OCP Transformation

Author

Affiliation

Enrico Bertolazzi

University of Trento, Department of Industrial Engineering

Optimal Control Problem

Let:

\begin{aligned} \bm{x}(t) & \in \Bbb{R}^n \qquad & \text{(state variables)} \\ \bm{\lambda}(t) & \in \Bbb{R}^n \qquad & \text{(costates or adjoint variables)} \\ \bm{u}(t) & \in \mathcal{U} \subseteq \Bbb{R}^m \qquad & \text{(control variables)} \end{aligned}

Problem Statement

We aim to solve the following Optimal Control Problem:

Objective: Minimize the performance index

\underbrace{ \underbrace{\Phi(\bm{x}(a),\bm{x}(b))}_{\textcolor{red}{\text{Mayer term}}} + \int_a^b \underbrace{L(\bm{x},\bm{u},t)}_{\textcolor{blue}{\text{Lagrange term}}} \, \mathrm{d}t }_{\textcolor{DarkGreen}{\text{Bolza form}}}

Subject to:

System dynamics:

\bm{x}' = \bm{f}(\bm{x}, \bm{u}, t)

Boundary conditions:

\bm{b}(\bm{x}(a), \bm{x}(b)) = \bm{0}

Control constraints:

\bm{u}(t) \in \mathcal{U}

Hamiltonian

The Hamiltonian function is introduced as follows:

\begin{aligned} H(\bm{x}, \bm{\lambda}, \bm{u}, t) & = L(\bm{x}, \bm{u}, t) + \bm{\lambda} \cdot \bm{f}(\bm{x}, \bm{u}, t) \\ B(\bm{x}_a, \bm{x}_b, \bm{\omega}) & = \Phi(\bm{x}_a, \bm{x}_b) + \bm{\omega} \cdot \bm{b}(\bm{x}_a, \bm{x}_b) \end{aligned}

Where:

\begin{aligned} \bm{\lambda} \cdot \bm{f}(\bm{x}, \bm{u}, t) &= \sum_{k=1}^n \lambda_k f_k(\bm{x}, \bm{u}, t) \\ \bm{\omega} \cdot \bm{b}(\bm{x}_a, \bm{x}_b) &= \sum_{k=1}^p \omega_k b_k(\bm{x}_a, \bm{x}_b) \end{aligned}

Boundary Value Problem (BVP)

The candidate for the constrained optimal solution must satisfy the following Boundary Value Problem (BVP):

\left\{ \begin{aligned} \bm{x}^\prime & = \frac{\partial H}{\partial \bm{\lambda}}(\bm{x}, \bm{\lambda}, \bm{u}, t) = \bm{f}(\bm{x}, \bm{u}, t) \quad & \text{(state equation)} \\[1em] \bm{\lambda}^\prime & = -\frac{\partial H}{\partial \bm{x}}(\bm{x}, \bm{\lambda}, \bm{u}, t) \quad & \text{(adjoint equation)} \\[2em] \bm{0} & = \frac{\partial B}{\partial \bm{\omega}}(\bm{x}_a, \bm{x}_b, \bm{\omega}) = \bm{b}(\bm{x}_a, \bm{x}_b) \quad & \text{(boundary condition)} \\[2em] \bm{0} & = \frac{\partial B}{\partial \bm{x}_a}(\bm{x}(a), \bm{x}(b), \bm{\omega}) - \bm{\lambda}(a) \quad & \text{(additional boundary condition)} \\[1em] \bm{0} & = \frac{\partial B}{\partial \bm{x}_b}(\bm{x}(a), \bm{x}(b), \bm{\omega}) + \bm{\lambda}(b) \quad & \text{(additional boundary condition)} \\[2em] \bm{u}(t) & = \mathop{\textrm{argmin}}\limits_{\bm{v} \in \mathcal{U}} H(\bm{x}(t), \bm{\lambda}(t), \bm{v}, t) \quad & \text{(control equation)} \end{aligned} \right.

Remark 1 (Remark on Boundary Conditions).

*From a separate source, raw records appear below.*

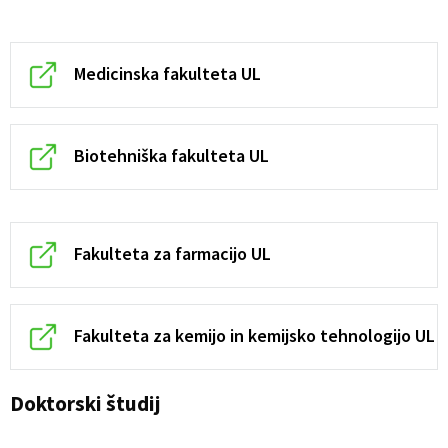
Medicinska fakulteta UL
Biotehniška fakulteta UL
Fakulteta za farmacijo UL
Fakulteta za kemijo in kemijsko tehnologijo UL
Doktorski študij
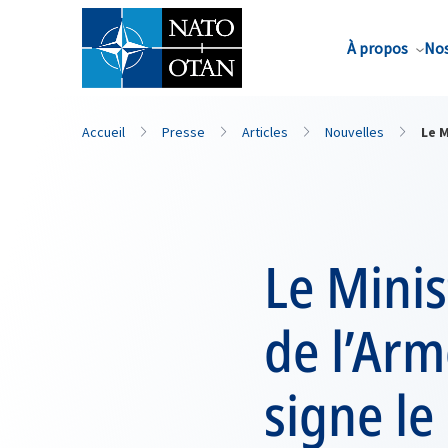
Nom de famille*
À propos
Nos
Accueil
Presse
Articles
Nouvelles
Le M
Le Minis
de l’Arm
signe l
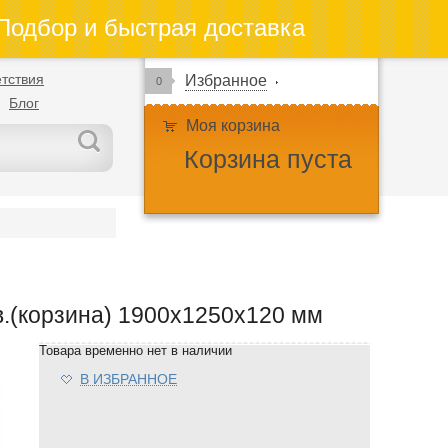
одбор и быстрая доставка
тствия
Избранное
0
Блог
Моя корзина
Корзина пуста
в.(корзина) 1900х1250х120 мм
Товара временно нет в наличии
В ИЗБРАННОЕ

From:

\begin{aligned} \bm{0} & = \frac{\partial B}{\partial \bm{x}_a}(\bm{x}(a), \bm{x}(b), \bm{\omega}) - \bm{\lambda}(a), \\ \bm{0} & = \frac{\partial B}{\partial \bm{x}_b}(\bm{x}(a), \bm{x}(b), \bm{\omega}) + \bm{\lambda}(b), \end{aligned}

It is often possible to eliminate \bm{\omega} from the boundary conditions.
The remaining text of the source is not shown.